[What is expected] The lines from the one containing "Mask each instance of right lung upper lobe." through the end of the entries are what to output; reproduce them exactly and add nothing.

[Data under study]

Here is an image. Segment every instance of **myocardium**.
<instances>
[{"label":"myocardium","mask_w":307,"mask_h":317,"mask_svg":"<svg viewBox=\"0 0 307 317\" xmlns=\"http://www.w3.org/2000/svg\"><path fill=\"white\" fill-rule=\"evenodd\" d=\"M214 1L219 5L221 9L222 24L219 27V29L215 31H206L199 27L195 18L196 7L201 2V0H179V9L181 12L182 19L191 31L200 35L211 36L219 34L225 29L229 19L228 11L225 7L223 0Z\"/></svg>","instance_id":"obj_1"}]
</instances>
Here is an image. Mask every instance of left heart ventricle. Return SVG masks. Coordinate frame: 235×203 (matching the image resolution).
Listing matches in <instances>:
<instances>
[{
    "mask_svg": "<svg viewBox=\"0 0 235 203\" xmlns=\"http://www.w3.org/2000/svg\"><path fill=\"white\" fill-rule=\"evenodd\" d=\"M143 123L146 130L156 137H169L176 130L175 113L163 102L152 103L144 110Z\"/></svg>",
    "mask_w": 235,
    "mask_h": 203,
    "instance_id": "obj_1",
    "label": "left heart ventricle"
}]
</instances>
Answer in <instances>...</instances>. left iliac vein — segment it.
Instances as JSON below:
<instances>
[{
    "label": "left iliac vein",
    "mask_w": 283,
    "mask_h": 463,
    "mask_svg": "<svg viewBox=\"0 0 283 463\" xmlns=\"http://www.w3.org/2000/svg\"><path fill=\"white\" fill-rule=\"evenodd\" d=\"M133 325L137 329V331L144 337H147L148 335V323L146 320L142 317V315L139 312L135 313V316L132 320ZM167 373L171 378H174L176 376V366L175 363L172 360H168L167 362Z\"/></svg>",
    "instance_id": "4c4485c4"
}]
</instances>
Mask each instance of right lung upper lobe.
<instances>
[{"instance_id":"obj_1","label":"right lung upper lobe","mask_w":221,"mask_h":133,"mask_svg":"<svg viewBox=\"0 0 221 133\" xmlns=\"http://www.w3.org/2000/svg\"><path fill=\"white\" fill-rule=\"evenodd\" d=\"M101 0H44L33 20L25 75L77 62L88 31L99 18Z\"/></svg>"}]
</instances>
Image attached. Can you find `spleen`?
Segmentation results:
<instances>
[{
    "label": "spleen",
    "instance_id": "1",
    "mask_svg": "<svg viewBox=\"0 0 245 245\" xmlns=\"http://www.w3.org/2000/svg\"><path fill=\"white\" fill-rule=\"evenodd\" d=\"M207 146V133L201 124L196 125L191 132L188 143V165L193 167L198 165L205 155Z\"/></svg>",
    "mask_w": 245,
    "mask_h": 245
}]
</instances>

[Final answer]
Mask each instance of right lung upper lobe.
<instances>
[{"instance_id":"obj_1","label":"right lung upper lobe","mask_w":221,"mask_h":133,"mask_svg":"<svg viewBox=\"0 0 221 133\" xmlns=\"http://www.w3.org/2000/svg\"><path fill=\"white\" fill-rule=\"evenodd\" d=\"M101 0H44L33 20L25 75L77 62L88 31L99 18Z\"/></svg>"}]
</instances>
Image attached. Can you find `spleen`?
Segmentation results:
<instances>
[{
    "label": "spleen",
    "instance_id": "1",
    "mask_svg": "<svg viewBox=\"0 0 245 245\" xmlns=\"http://www.w3.org/2000/svg\"><path fill=\"white\" fill-rule=\"evenodd\" d=\"M207 146V133L201 124L196 125L191 132L188 143V165L193 167L198 165L205 155Z\"/></svg>",
    "mask_w": 245,
    "mask_h": 245
}]
</instances>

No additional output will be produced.